In early versions of the Windows operating system and in MS-DOS, which preceded Windows, the FAT used 16 bits (two bytes) per entry, which allowed for a total of 2¹⁶ or 65,536 clusters. This scheme is now referred to as FAT16. As hard disk drives got larger, a problem developed— the FAT was too small to accommodate all the available clusters and only allowed for partitions up to 2GB. The following calculation shows how the partition limit of 2GB is derived: 512 (2⁹) bytes per sector * 64 (2⁶) sectors per cluster * 2¹⁶ clusters in a FAT 16 partition = 2³¹ bytes = 2GB). In addition, small files on a large-cluster file system contain more slack space, wasting space on the disk that could be used to store additional files. For example, there are many files that are 1000 bytes or less, but a 2GB FAT16 partition will reserve 32KB of disk space for each one of those files: 512 (2⁹) bytes per sector * 64 (2⁶) sectors in a cluster = 32768 (2¹⁵) bytes = 32KB.

One solution to using FAT16 on hard disk drives that contain more than 2GB is to partition the drive into several logical drives—such as drive C, D, and E—each with its own FAT. This works, but it forces users to spread their files across several logical drives when they may not want to organize things that way.

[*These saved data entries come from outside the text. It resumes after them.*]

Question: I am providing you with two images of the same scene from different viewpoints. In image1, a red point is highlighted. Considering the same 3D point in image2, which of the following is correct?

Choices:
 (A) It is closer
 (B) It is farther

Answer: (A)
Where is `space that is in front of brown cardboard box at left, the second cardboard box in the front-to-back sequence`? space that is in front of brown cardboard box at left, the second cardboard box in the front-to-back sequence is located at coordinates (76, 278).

Also, if one logical drive completely fills up, no file on that logical drive can grow any larger, even if there is plenty of slack space elsewhere on the disk. Finally, some applications that require huge files, such as database systems, may find that even an entire FAT16 partition is not enough space for one file, although the disk as a whole has enough room.

FAT32

To address these problems, Windows 9x/2000/XP support a FAT32 file system. In this system, 32 bits (4 bytes) are used per entry, but the first 4 bits are reserved. Therefore, it has a total of 2^(32-4) = 2²⁸ = 268435456 clusters. In a FAT32 file system, smaller clusters can be used instead of larger FAT16 clusters. This leads to more efficient space allocation on the FAT32 drive. The FAT32 can support drives up to two terabytes in size.